[Extracted records]
########################################
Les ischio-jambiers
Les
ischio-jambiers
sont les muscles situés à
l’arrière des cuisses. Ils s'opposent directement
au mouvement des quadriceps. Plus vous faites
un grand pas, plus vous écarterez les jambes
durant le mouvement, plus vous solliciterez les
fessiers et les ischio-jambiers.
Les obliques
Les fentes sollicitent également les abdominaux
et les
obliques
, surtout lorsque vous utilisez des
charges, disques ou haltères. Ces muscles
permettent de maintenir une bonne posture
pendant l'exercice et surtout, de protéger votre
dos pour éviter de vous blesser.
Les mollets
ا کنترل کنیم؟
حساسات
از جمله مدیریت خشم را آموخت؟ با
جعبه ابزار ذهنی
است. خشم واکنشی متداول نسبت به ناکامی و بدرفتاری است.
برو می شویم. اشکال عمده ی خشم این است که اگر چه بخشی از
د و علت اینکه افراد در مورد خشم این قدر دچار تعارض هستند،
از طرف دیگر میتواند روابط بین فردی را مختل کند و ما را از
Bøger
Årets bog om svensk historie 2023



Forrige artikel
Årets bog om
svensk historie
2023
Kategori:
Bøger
########################################
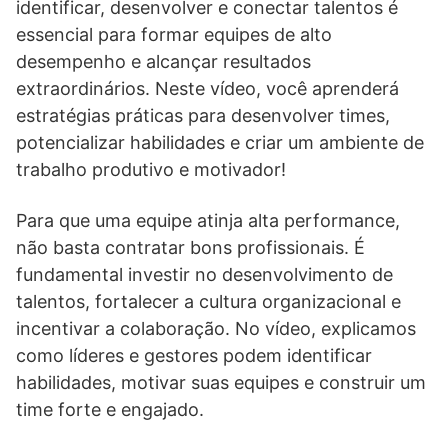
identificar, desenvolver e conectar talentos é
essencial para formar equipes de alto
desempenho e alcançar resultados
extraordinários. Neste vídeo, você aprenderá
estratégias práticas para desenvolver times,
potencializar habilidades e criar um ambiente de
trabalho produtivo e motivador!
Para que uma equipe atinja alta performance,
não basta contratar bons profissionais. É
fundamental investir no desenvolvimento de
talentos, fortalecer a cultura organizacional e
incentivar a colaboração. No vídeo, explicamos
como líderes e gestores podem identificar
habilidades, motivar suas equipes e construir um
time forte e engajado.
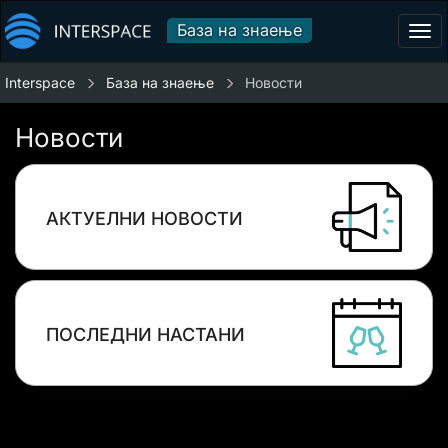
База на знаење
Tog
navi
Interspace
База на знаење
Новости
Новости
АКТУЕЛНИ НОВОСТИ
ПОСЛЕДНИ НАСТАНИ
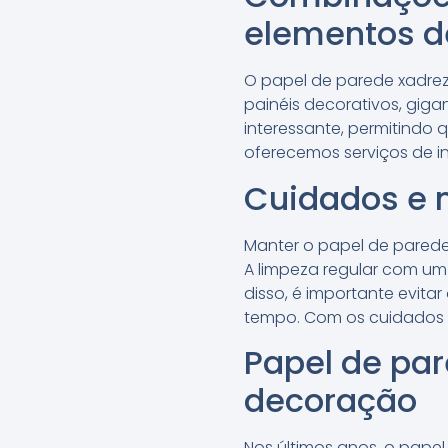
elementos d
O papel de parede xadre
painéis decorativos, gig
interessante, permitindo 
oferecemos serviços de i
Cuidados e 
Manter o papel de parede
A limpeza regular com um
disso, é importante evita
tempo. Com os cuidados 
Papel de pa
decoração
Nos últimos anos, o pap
########################################
_EXERCISE BRIEF:_ Once a line of the records is found to contain "equipes", copy it out.

_RESPONSE TO THIS EXERCISE:_
essencial para formar equipes de alto
habilidades, motivar suas equipes e construir um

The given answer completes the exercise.